Como a apresentaria? Bem, a geografia, tal como para a Ucrânia a geografia é um destino, planícies, sem cadeias montanhosas, sem grandes rios que se atravessem no caminho, sem caraterísticas geográficas que impeçam invasões, a Colômbia é o oposto, a Colômbia é e Medellín está no centro, no fim da cordilheira dos Andes, já quando a cordilheira dos Andes se afunda no Oceano Atlântico, mas estamos na zona tórrida, estamos nos trópicos e viver nos trópicos ao nível do mar é muito difícil, muito quente, muitas doenças, muitos mosquitos, muita humidade, por isso vivemos nas montanhas, Medellín é uma cidade no meio das montanhas, um vale muito estreito, estreito e comprido, a uma altitude de 1.500 metros. 500 metros acima do nível do mar, mas um vale, mas também uma cidade com um primeiro andar a 2. 000 metros, onde tudo parece muito calmo e muito bonito, onde o clima durante todo o ano é perfeito, não há inverno, não há verão, vivemos numa espécie de primavera chuvosa, mas que torna tudo muito verde, muitas pessoas vivem aqui porque o clima, nada é perfeito, mas o clima é quase perfeito, aqui nunca temos aquecimento, nunca temos ar condicionado, não precisamos de nada disto, está-se bem com camisa ou sem camisa, digamos que é um lugar estranho porque o trópico nas altas montanhas é muito bonito, é muito verde, é muito agradável, Em nenhum outro lugar do mundo há tantos pássaros, tantas flores, tanta diversidade botânica, tantas árvores, tantas plantas diferentes, é o paraíso de Humboldt ou de qualquer naturalista, mas ao mesmo tempo neste paraíso há grandes diferenças sociais, a cidade numa parte é uma coisa, pode parecer a Europa e noutra parte da cidade pode parecer África, portanto é uma cidade muito dividida, escrevi um romance chamado Angosta, sobre uma cidade dividida pela casta e pelo clima e por barreiras mais ou menos explícitas, não um muro como o de Gaza e Israel, mas algo próximo disso, por isso é uma cidade não dividida por raça ou religião ou etnia, mas há um certo apartheid económico contra o qual alguns de nós lutam, não queremos ser divididos, mas outros querem acentuar este apartheid económico e construir muros como o que divide os Estados Unidos do México, não queremos isso, não quero que Medellín seja uma cidade dividida como o mundo está dividido entre a América do Norte e a América do Sul, por exemplo, a América do Norte e a América Central.

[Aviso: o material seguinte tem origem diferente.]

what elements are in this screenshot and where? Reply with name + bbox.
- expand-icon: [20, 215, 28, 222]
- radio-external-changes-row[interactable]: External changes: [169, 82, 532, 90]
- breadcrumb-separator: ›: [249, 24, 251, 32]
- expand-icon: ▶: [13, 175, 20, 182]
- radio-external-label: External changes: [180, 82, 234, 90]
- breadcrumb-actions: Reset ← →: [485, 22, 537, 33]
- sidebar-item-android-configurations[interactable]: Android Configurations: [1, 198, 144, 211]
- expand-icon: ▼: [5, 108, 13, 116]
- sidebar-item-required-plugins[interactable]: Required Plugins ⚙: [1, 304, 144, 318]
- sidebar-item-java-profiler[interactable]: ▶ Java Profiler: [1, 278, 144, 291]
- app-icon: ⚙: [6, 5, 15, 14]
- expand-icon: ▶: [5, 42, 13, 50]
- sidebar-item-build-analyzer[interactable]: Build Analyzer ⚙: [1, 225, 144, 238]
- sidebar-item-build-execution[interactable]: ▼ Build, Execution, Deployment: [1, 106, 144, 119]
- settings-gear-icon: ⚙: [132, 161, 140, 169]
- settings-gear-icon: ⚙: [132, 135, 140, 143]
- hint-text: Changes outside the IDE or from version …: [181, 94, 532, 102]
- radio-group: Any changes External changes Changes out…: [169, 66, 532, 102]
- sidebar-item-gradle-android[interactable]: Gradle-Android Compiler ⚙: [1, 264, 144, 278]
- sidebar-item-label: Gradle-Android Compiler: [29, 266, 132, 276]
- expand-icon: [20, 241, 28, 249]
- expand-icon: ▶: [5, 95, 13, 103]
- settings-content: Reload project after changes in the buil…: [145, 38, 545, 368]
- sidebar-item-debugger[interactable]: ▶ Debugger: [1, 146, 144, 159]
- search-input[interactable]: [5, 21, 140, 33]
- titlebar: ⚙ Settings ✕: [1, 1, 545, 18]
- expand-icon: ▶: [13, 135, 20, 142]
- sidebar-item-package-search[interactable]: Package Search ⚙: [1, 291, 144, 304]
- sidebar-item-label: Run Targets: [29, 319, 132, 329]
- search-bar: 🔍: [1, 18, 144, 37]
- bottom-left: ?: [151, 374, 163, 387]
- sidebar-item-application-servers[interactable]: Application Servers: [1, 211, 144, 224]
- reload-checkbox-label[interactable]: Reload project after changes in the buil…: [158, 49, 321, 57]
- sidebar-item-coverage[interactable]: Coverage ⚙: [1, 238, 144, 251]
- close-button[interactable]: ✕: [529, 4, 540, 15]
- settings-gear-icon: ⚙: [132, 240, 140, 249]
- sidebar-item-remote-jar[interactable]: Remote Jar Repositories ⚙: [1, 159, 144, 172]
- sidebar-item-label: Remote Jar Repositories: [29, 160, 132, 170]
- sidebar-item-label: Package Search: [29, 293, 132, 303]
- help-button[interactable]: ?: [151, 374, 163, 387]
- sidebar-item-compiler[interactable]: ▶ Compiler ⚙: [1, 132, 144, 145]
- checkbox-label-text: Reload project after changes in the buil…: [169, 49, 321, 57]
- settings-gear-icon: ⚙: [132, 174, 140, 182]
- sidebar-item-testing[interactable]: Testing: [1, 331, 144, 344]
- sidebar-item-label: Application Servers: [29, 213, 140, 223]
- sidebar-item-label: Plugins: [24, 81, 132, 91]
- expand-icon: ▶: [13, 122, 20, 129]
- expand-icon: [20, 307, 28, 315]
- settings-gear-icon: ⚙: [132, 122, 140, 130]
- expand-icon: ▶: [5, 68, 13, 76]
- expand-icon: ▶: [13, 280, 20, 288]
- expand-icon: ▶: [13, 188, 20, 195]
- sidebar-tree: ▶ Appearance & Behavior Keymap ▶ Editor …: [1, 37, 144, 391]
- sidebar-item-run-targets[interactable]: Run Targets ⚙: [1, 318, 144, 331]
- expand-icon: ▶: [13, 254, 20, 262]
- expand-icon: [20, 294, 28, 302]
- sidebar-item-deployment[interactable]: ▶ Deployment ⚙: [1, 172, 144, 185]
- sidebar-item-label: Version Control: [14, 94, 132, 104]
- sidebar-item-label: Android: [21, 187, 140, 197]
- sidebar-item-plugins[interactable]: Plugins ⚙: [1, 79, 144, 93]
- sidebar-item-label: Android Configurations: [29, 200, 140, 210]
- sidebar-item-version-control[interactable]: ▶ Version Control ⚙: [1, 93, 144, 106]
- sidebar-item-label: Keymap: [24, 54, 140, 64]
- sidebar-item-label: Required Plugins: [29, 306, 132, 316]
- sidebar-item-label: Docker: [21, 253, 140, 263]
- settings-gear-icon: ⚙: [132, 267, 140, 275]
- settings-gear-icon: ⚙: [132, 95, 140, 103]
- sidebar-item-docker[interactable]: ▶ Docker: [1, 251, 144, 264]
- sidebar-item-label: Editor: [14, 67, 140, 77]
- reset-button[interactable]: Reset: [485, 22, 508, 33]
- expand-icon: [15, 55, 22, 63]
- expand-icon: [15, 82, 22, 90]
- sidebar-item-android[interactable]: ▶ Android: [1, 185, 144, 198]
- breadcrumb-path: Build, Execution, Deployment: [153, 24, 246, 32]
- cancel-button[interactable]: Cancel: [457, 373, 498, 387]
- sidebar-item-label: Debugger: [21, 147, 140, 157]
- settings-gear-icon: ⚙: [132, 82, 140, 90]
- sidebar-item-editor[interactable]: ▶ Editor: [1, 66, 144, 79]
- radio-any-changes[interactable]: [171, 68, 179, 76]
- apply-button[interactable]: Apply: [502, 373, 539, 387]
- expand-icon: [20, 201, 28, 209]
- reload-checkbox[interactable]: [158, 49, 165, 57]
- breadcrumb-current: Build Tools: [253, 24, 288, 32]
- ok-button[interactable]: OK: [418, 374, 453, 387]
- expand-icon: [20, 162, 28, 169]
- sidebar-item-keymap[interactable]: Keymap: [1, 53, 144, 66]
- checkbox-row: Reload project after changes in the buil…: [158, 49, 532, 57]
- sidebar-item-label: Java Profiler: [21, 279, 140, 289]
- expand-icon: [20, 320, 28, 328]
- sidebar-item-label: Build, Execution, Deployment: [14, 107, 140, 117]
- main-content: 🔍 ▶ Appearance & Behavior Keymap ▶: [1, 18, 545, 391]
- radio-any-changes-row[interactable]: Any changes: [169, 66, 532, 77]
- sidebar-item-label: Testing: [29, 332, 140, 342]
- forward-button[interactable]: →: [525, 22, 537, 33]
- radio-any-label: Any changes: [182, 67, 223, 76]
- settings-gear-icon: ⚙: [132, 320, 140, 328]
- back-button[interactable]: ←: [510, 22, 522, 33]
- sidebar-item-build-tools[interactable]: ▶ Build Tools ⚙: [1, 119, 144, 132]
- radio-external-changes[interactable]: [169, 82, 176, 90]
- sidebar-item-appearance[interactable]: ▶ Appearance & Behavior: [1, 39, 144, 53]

Este livro que me oferece, publicado em português, Salvo o Meu Coração, Tudo Está Bem… fala de quê?
Bem, na verdade estou sempre a morrer, estou sempre prestes a morrer, e este livro surge de uma experiência de uma operação de coração aberto, que fiz, em que me mataram durante cerca de cinco horas e depois voltei à vida.
Isso foi quando?
Foi no ano 2021, no final da pandemia, mas na realidade é um livro que escrevi para a minha mãe, que também estava a morrer com a pandemia, e ela era muito religiosa, eu sou ateu, mas ela era muito religiosa, por isso é um livro sobre um bom padre que está à espera de um transplante de coração. Eu queria escrever um livro para a minha mãe sobre um bom padre, agora que todos os padres da literatura são terríveis pedófilos, este é um bom padre, e também um padre real que existiu em Medellín, era um grande crítico de cinema, provavelmente o melhor crítico de cinema da Colômbia, o colombiano André Bazán, o realizador espanhol Fernando Trueba colocou-o lá, e é uma história verdadeira deste padre, que enquanto espera por um transplante de coração, à espera de um coração substituto, se apaixona e diz: se sobreviver ao transplante de coração, deixo de ser padre e caso-me.